Na última quinta-feira (11), o Plenário da Câmara dos Deputados aprovou o Projeto de Lei 25/21, do deputado federal Fernando Rodolfo (PL-PE), que tipifica os crimes de infração de plano de imunização, peculato de vacinas, bens medicinais ou terapêuticos e corrupção em plano de imunização.

A finalidade do projeto é coibir a prática de furar a fila de vacinação contra o novo coronavírus e outros desvios relacionados a essa pratica.

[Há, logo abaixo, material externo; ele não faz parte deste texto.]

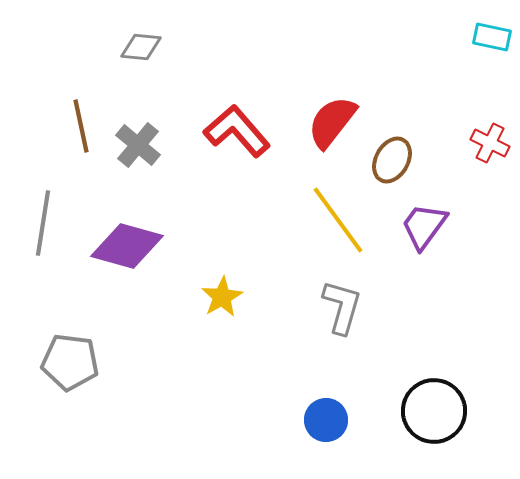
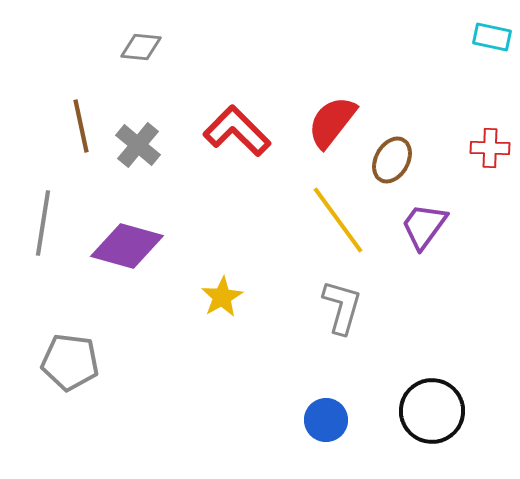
red L-shape: rotated 4 degrees counterclockwise
red cross: moved 5 px down; rotated 24 degrees counterclockwise
black circle: moved 2 px left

Por esse projeto de lei a infração de ordem de prioridade de vacinação, também caracterizada como afronta à operacionalização de plano de imunização, pode resultar em pena de reclusão de um a três anos, e multa e a pena poderá ser aumentada de um terço se o agente falsifica atestado, declaração, certidão ou qualquer documento.

Ademais, a proposta dobra a pena de expor a vida ou saúde de alguém a perigo no caso de simulação ou aplicação fraudulenta de vacina passando a pena nesse caso de detenção de três meses a um ano para detenção de seis meses a dois anos.

Para o crime de peculato, apropriação, desvio ou subtração, de vacinas, bens ou insumos medicinais ou terapêuticos a pena será de reclusão de 3 a 13 anos, e multa e o tipo do crime valerá tanto para vacina pública como para particular.

Por sua vez, para o crime de corrupção em plano de imunização, caracterizado por valer-se do cargo para, em benefício próprio ou alheio, infringir a ordem de prioridade de vacinação ou afrontar, por qualquer meio, a operacionalização de plano federal, estadual, distrital ou municipal de imunização, a pena será de reclusão, de 2 a 12 anos, e multa.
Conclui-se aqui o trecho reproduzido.